Denmark AstraZeneca Covid vaccine As Ghana Expects It Next “Free” Batch -Vaccine reportedly causing dangerous blood clots

FILE PHOTO: Vials with a sticker reading, "COVID-19 / Coronavirus vaccine / Injection only" and a medical syringe are seen in front of a displayed AstraZeneca logo in this illustration taken October 31, 2020. REUTERS/Dado Ruvic/Illustration/File Photo

Several European countries have paused the deployment of the coronavirus vaccine developed by AstraZeneca and the University of Oxford. They are complaining about the vaccine causing dangerous blot clots in recipients.

Iceland, Austria and Norway have suspended the use of the vaccine, while in Germany and France, the citizens are simply refusing to take the vaccine because of its alleged dangerous side effect.

South Africa has also suspended the use of the vaccine when it discovered that its efficacy was extremely poor against the COVID-19 virus variant in the country.

Meanwhile, Ghana has already taken delivery of over 600,000 of the vaccine, donated to it “free-of-charge” by the vaccine developers. 

Ghana is expected to take delivery of millions of doses of the vaccine in the next weeks. The Ghanaian government is allaying the fears of its citizens, but the reports coming from other countries may not help much in keeping the fears at bay.

Denmark announced today (Thursday, March 11, 2021) that it will temporarily suspend the use of the vaccine after someone reportedly died after receiving the second dose of the vaccine.

The Danish Health Authority said it would temporarily stop using the shot in its vaccination program as a precaution “after reports of severe cases of blood clots in people who have been vaccinated with the COVID-19 vaccine from AstraZeneca.”

“Against this background, the European Medicines Agency has launched an investigation into the AstraZeneca vaccine. One report relates to a death in Denmark.
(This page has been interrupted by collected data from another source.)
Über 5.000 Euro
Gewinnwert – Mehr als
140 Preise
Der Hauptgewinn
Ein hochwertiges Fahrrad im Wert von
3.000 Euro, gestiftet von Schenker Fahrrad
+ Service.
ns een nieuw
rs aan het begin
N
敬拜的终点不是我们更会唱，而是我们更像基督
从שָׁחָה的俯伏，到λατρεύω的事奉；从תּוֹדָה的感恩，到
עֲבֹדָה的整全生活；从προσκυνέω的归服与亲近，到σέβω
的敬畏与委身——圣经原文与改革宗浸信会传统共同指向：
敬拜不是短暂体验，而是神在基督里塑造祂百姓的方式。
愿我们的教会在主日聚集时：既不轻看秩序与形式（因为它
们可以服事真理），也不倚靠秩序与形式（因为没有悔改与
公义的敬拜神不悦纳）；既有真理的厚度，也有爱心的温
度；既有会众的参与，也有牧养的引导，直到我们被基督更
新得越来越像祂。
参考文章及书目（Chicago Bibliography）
At present, it cannot be concluded whether there is a link between the vaccine and the blood clots,” the health authority said in a statement.

It did not specify how many reports of blood clots there had been, or where they had originated.
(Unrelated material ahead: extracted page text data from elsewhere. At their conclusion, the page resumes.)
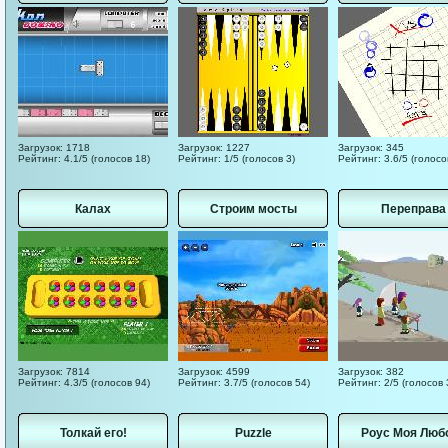
Загрузок: 1718
Загрузок: 1227
Загрузок: 345
Рейтинг: 4.1/5 (голосов 18)
Рейтинг: 1/5 (голосов 3)
Рейтинг: 3.6/5 (голосо
Калах
Строим мосты
Переправа
Загрузок: 7814
Загрузок: 4599
Загрузок: 382
Рейтинг: 4.3/5 (голосов 94)
Рейтинг: 3.7/5 (голосов 54)
Рейтинг: 2/5 (голосов 
Толкай его!
Puzzle
Роус Моя Люб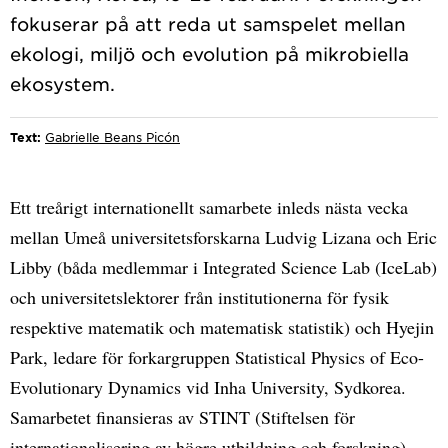
fokuserar på att reda ut samspelet mellan
ekologi, miljö och evolution på mikrobiella
Text:
Gabrielle Beans Picón
Ett treårigt internationellt samarbete inleds nästa vecka
mellan Umeå universitetsforskarna Ludvig Lizana och Eric
Libby (båda medlemmar i Integrated Science Lab (IceLab)
och universitetslektorer från institutionerna för fysik
respektive matematik och matematisk statistik) och Hyejin
Park, ledare för forkargruppen Statistical Physics of Eco-
Evolutionary Dynamics vid Inha University, Sydkorea.
Samarbetet finansieras av STINT (Stiftelsen för
internationalisering av högre utbildning och forskning)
The announcement comes after a similar move in Austria at the start of the week, where authorities are investigating the death of one person and the illness of another after they received doses of the vaccine.

Shares of AstraZeneca on the London market slipped 2.4% on Thursday morning following the announcement.  

A spokesperson for AstraZeneca said the company was aware of the statement made by the Danish Health Authority that it’s currently investigating potential adverse effects related to the vaccine.

“Patient safety is the highest priority for AstraZeneca. Regulators have clear and stringent efficacy and safety standards for the approval of any new medicine, and that includes COVID-19 Vaccine AstraZeneca. The safety of the vaccine has been extensively studied in Phase III clinical trials and Peer-reviewed data confirms the vaccine is generally well-tolerated,” AstraZeneca said in a statement.

Late-stage clinical trials found the AstraZeneca-Oxford shot to have an average efficacy of 70% in protecting against the virus, but in South Africa, the reports were that the vaccine was less than 20% effective against the virus.